Anxiety has lost me 2 days work in the last 5 days…

First of all I meant to post mid-week last week but I just didn’t have the motivation for writing so I kept putting it off and before I knew it, it was Sunday, so I just left it till today.

So on Thursday afternoon last week I went into work in my usual department, only to be told I had to go to a different one, now for someone without anxiety that would be fine… But not for me. Put me in a different environment that I’m not used to and I can’t stand it.

I tried to explain how my anxiety was stopping me working in a different department but the lady from the agency was having none of it, but then her English isn’t great so that made it even harder to explain. In the end I had to come home because I couldn’t work where they wanted me to and they had no work for me in my usual place. It’s no secret that I don’t like my job so it’s not like I was disappointed that I had to come home, but considering that after this week I have no work until the Summer I could have done with the money…

The same thing happened again today: I got up at 5am, went to work in my usual department – which is where I’d been told I’d be via text on Saturday morning – but they wanted me to go to a different one… I tried to explain again, but she was insistent that it was either the other department or I go home, so I came home…

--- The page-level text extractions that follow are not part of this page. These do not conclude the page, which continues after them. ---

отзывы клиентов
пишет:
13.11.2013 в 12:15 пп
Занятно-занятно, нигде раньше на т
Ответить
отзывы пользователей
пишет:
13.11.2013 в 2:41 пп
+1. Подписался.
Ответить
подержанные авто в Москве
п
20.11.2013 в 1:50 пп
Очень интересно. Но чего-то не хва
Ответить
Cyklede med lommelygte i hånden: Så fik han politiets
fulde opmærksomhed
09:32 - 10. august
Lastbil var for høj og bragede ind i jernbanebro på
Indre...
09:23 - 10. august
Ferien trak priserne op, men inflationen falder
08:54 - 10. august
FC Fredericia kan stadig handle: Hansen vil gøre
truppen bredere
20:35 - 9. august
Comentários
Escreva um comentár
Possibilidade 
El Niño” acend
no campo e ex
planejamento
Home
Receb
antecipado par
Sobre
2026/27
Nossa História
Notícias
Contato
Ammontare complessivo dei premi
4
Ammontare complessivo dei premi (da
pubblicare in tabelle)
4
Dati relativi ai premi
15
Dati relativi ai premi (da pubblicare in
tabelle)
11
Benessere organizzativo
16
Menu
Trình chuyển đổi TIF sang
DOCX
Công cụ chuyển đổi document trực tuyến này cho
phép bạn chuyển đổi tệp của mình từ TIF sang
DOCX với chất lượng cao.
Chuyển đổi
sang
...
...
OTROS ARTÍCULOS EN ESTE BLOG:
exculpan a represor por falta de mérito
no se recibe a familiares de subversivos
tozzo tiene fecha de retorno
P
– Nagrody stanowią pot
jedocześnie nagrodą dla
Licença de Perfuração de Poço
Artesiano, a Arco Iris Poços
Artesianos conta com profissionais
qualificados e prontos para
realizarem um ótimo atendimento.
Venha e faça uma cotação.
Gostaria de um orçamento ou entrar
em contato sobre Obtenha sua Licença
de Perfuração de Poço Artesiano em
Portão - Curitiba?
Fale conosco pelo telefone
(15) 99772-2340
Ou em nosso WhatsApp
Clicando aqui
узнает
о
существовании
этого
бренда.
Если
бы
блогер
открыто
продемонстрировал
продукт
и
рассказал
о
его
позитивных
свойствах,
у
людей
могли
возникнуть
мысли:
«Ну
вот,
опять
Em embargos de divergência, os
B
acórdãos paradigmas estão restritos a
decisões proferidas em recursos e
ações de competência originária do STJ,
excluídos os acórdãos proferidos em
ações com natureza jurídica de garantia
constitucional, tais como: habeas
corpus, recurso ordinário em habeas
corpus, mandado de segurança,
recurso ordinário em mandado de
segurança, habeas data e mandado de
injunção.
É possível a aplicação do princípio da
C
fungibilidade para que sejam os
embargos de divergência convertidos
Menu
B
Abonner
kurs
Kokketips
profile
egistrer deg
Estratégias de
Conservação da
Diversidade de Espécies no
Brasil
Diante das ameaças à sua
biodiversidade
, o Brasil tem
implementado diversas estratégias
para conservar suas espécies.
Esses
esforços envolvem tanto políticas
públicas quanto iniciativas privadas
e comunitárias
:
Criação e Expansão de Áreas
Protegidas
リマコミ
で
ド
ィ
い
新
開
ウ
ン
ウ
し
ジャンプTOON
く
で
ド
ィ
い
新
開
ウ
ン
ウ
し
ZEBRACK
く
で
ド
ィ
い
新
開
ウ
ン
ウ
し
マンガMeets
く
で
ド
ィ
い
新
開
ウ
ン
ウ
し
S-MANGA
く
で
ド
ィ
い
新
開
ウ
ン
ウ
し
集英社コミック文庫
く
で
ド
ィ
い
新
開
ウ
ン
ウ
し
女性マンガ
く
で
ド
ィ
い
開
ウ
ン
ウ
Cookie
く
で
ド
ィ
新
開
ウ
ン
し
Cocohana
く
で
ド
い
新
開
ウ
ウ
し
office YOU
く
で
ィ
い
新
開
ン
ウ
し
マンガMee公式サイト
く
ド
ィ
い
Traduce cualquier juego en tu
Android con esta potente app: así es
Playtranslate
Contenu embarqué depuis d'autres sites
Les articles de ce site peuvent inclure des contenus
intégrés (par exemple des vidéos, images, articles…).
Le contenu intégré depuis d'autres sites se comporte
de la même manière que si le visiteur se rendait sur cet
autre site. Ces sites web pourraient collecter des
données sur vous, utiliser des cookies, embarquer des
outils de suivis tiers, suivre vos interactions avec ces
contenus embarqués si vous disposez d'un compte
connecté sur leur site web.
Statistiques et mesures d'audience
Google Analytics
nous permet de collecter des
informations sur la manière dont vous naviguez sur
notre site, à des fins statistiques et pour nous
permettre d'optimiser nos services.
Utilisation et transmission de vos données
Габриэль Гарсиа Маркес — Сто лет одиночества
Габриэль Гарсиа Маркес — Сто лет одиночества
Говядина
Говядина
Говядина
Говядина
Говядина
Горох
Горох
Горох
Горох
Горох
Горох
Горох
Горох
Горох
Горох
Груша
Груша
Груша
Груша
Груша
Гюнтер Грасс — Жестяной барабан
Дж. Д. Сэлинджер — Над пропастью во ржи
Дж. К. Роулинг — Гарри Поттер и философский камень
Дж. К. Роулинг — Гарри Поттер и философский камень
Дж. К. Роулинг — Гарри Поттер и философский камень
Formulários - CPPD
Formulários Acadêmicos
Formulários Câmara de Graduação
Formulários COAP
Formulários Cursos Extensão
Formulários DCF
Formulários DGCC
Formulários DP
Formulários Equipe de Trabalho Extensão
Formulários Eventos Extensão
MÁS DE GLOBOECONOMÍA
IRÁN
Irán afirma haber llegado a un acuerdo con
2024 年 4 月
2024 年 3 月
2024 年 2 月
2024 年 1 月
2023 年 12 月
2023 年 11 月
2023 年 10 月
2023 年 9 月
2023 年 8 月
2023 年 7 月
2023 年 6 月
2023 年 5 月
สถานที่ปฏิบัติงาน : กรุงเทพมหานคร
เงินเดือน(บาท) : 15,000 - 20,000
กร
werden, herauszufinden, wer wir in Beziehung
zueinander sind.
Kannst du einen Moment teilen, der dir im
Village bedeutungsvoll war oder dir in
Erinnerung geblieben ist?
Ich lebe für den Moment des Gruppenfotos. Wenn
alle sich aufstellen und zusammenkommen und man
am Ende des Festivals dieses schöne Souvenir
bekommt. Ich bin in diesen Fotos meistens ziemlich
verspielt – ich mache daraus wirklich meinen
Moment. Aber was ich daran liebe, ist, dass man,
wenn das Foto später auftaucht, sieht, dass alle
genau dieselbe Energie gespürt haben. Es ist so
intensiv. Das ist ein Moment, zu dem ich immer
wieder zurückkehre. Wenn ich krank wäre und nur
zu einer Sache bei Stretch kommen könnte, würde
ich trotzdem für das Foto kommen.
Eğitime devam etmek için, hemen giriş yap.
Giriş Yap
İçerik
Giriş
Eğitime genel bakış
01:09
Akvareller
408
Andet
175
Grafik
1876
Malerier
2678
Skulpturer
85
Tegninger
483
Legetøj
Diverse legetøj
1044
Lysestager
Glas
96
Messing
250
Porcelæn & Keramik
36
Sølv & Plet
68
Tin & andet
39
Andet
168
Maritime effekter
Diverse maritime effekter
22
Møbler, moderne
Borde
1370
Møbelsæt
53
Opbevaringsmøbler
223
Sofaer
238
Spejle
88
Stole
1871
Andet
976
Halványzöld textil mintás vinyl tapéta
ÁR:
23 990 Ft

People who don’t suffer with anxiety or know anyone that suffers with it just don’t seem to understand that if I say I can’t do something because of it then it really does mean I can’t do it. The last time I had to work in a different department I couldn’t even make it through the whole day; my heart wouldn’t slow down, I got a migraine and I felt sick. I’m not putting myself through that if I don’t have to. My mental health has to come first but some people just seem like they don’t believe me and I hate it.